Это слегка обнадежило Фрэнки.

— Скоро вернется Рай. Как-то так. Знаешь, если он предложит переехать к нему, я соглашусь.

— Ты? — рассмеялась Барб. — Где же наша мисс Сначала Кольцо?

— Ее больше нет, — сказала Фрэнки.

— Да уж. Жизнь слишком коротка, нам ли не знать. Закатишь вечеринку в честь его приезда? Может, мне удастся уломать Этель на путешествие в ваш Ла-ла-лэнд.

— Я как-то не думала о вечеринке.

— Мы обе знаем, как тяжело возвращаться. Тортик точно не повредит.

Фрэнки задумалась. Вечеринка в честь приезда.

— Его отец живет в Комптоне. Может, мы что-то организуем.

— Вот это настрой!

— Спасибо, Барб. Я знала, что ты вытащишь меня из этой трясины.

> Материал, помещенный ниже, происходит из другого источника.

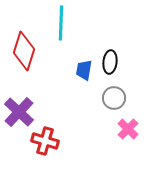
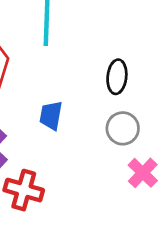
blue trapezoid: (84, 70) -> (51, 115), moved

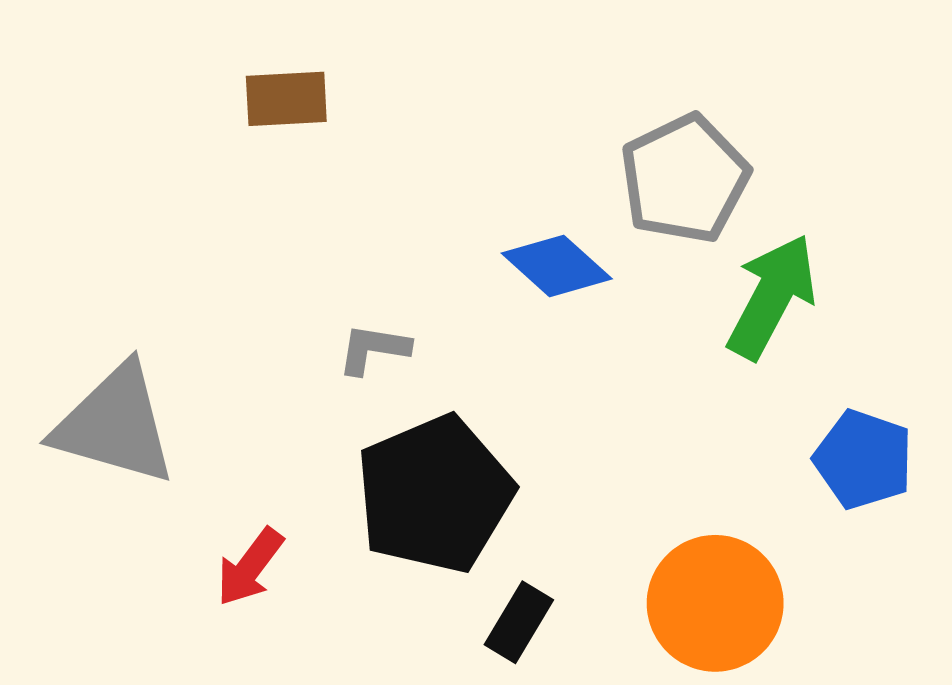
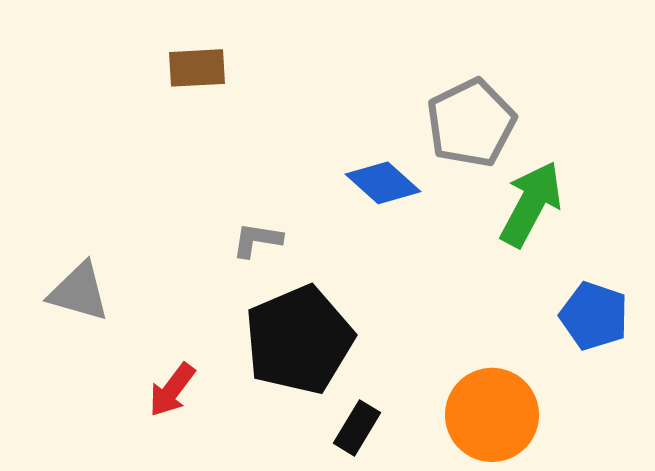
gray triangle: (115, 425) -> (79, 292), size x0.7

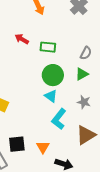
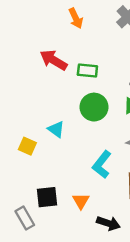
red arrow: (22, 39) -> (54, 60), size x1.5
cyan triangle: (51, 96) -> (56, 129), moved

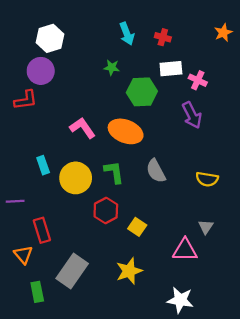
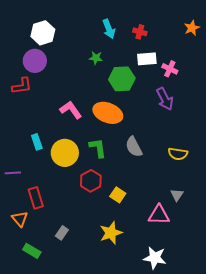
gray rectangle: (72, 271) -> (62, 233), size x0.5
green rectangle: (37, 292) -> (32, 251), turned -48

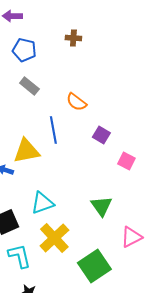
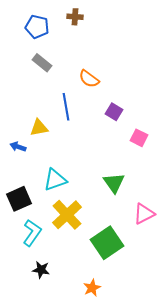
brown cross: (73, 38) -> (75, 17), moved
yellow triangle: (26, 151) -> (39, 128), size x0.7
cyan L-shape: (19, 256) -> (32, 233), turned 48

— А для чего еще нужны подруги?

Они поболтали еще пару минут, и к тому времени, как Фрэнки повесила трубку, в голове созрел план.

Может, это плохая мысль.

А может, гениальная.

Она точно не знала.

Знала только, что теперь, когда Барб предложила устроить вечеринку, у нее появилась цель.

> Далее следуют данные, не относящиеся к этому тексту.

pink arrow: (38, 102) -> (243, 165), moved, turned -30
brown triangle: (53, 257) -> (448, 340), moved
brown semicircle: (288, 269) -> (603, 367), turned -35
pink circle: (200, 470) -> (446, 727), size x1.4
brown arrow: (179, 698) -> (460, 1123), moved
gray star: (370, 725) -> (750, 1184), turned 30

Она надела расклешенные джинсы и тунику с поясом, которые купила для нее мама. Затем позвонила в справочную и выяснила адрес автомастерской «Стэнли и Мо».

В девять утра, ничего не говоря родителям, она, нарядная и накрашенная, выехала со двора на нежно-голубом «жуке», который ей подарили на шестнадцатилетие.

На пароме она открыла окно и впустила свежий воздух. Она слышала грохот тяжелых машин и стук отбойных молотков — строили мост из Сан-Диего в Коронадо, нововведение, за которое папа неустанно боролся. Впервые за долгое время в ней поселилась надежда. Желание двигаться. Она сейчас — как в ее любимом стихотворении «Желаемое» [33] — готова была двигаться к цели.

33

Desiderata (1927) — стихотворение в прозе Макса Эрманна (1872–1945), навеянное философией Г. Д. Торо о принципах простой жизни.